Seit der Einführung von SDRAM-Speicher (etwa 1996/1997) sind DIMMs die gängigste Bauform von Speicherriegeln. Zuvor gab es (etwa für 486-er-Rechner) noch SIMMs (Single Inline Memory Module), häufige Spezialform davon die so genannten PS/2-SIMMs. Noch älter: SIP (Single Inline Package).
DIMMs gab es zwar auch schon mit FPM- und [#812 EDO]-Speicherchips, doch diese kamen im PC-Bereich hauptsächlich bei den Apple-Macs zum Einsatz. Zunächst setzten sich die SDRAM-DIMMs nach den Standards PC66, PC100 und PC133 (66 bis 133 MHz Taktfrequenz, 3,3 Volt Versorgungsspannung) mit Single-Data-Rate- (SDR-)SDRAM-Chips und 168 Anschlusspins (zwei Reihen mit jeweils 84 Kontakten) durch. Seit 1999/2000 gibt es DDR-SDRAM-DIMMs (Double Data Rate) mit 184 Pins, die höhere Taktfrequenzen erreichen (100, 133, 166, 200 MHz) und auch wegen der niedrigeren Versorgungsspannung (2,5 Volt bei PC1600/DDR200, PC2100/DDR266 und PC2700/DDR333, 2,6 Volt bei PC3200/DDR400) nicht mit SDR-DIMMs kompatibel sind. Seit 2004 gibt es auch DDR2-DIMMs mit 240 Pins, einer Versorgungsspannung von 1,8 Volt und Taktfrequenzen von 200, 266 und 333 MHz (PC2-3200/DDR2-400, PC2-4200/DDR2-533, PC2-5300/DDR2-667). Alle genannten DIMMs haben 64 Nutz-Datenleitungen (x64), optional sind acht zusätzliche Leitungen für ECC-Fehlerkorrektur-Informationen möglich (x72).
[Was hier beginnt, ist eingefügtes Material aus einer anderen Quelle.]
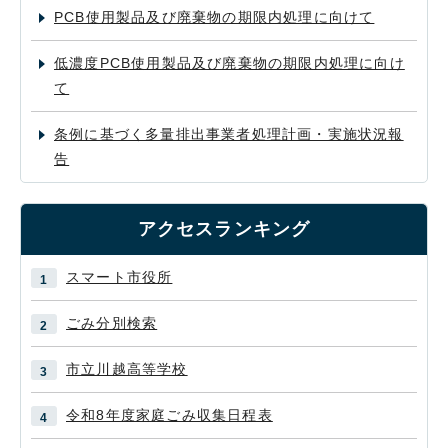
PCB使用製品及び廃棄物の期限内処理に向けて
低濃度PCB使用製品及び廃棄物の期限内処理に向け
て
条例に基づく多量排出事業者処理計画・実施状況報
告
アクセスランキング
スマート市役所
ごみ分別検索
市立川越高等学校
令和8年度家庭ごみ収集日程表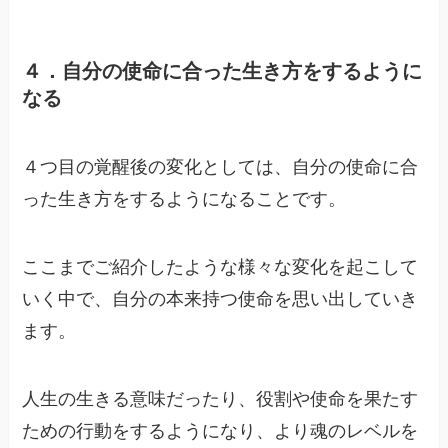
４．自分の使命に合った生き方をするように
なる
４つ目の覚醒後の変化としては、自分の使命に合
った生き方をするようになることです。
ここまでご紹介したような様々な変化を起こして
いく中で、自分の本来持つ使命を思い出していき
ます。
人生の生きる意味だったり、役割や使命を果たす
ための行動をするようになり、より魂のレベルを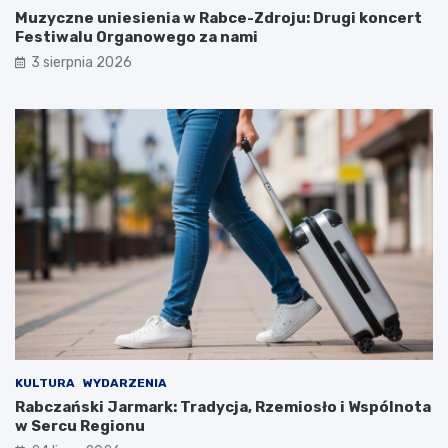
k
p
Muzyczne uniesienia w Rabce-Zdroju: Drugi koncert
i
r
Festiwalu Organowego za nami
w
z
a
y
3 sierpnia 2026
n
S
a
z
p
k
r
o
z
l
e
e
z
P
l
o
a
d
t
s
a
t
w
a
k
w
o
o
ń
w
c
e
u
j
KULTURA
WYDARZENIA
s
w
Rabczański Jarmark: Tradycja, Rzemiosło i Wspólnota
t
S
w Sercu Regionu
a
z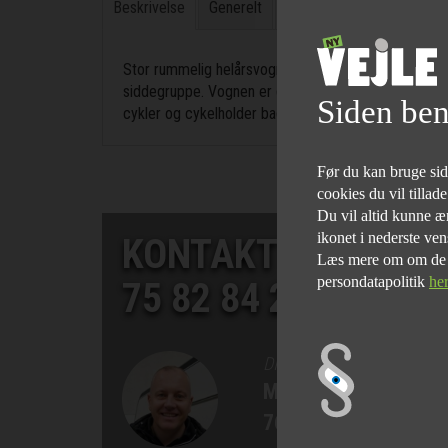
Beskrivelse
Generelt
Indretning
Karrosseri,
Stor rummelig helårsvogn med masser af plads. Der e
siddegruppe. Vognen er godt udstyret med flg.: Alko
Siden ben
cykler og cykelholder bag på til 3 cykler, og der medf
Før du kan bruge siden
cookies du vil tillad
Du vil altid kunne æn
ikonet i nederste ven
KONTAKT SALGSAF
Læs mere om om de fo
persondatapolitik
he
75 82 84 22
DIREKTØR
Morten Bøgelund
76 90 75 77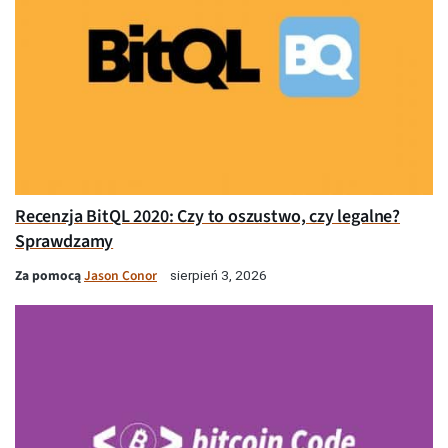
Recenzja BitQL 2020: Czy to oszustwo, czy legalne?
Sprawdzamy
Za pomocą
Jason Conor
sierpień 3, 2026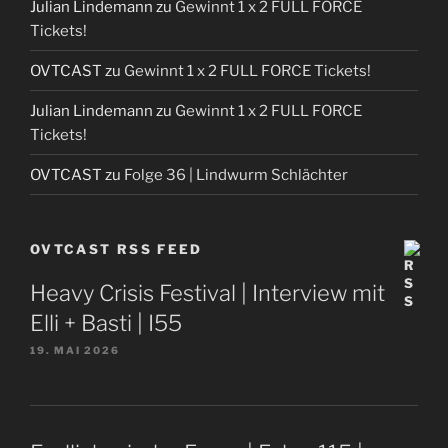
Julian Lindemann
zu
Gewinnt 1 x 2 FULL FORCE
Tickets!
OVTCAST
zu
Gewinnt 1 x 2 FULL FORCE Tickets!
Julian Lindemann
zu
Gewinnt 1 x 2 FULL FORCE
Tickets!
OVTCAST
zu
Folge 36 | Lindwurm Schlächter
OVTCAST RSS FEED
Heavy Crisis Festival | Interview mit
Elli + Basti | I55
19. MAI 2026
Weitere Sonderbauformen sind Buffered DIMMs (für EDO- und SDRAM-DIMMs bis PC66) und Registered DIMMs (ab PC100 und alle DDR-Versionen), bei denen zusätzliche Chips die Adress-Signalleitungen entlasten -- das ist vor allem bei Server-Mainboards nötig, die viele DIMM-Slots haben. Bei Stacked DIMMs sitzen jeweils zwei (oder mehr) Speicherchips übereinander, um extrem hohe Kapazitäten zu ermöglichen. Stacked DIMMs sind nur als Registered DIMMs zulässig.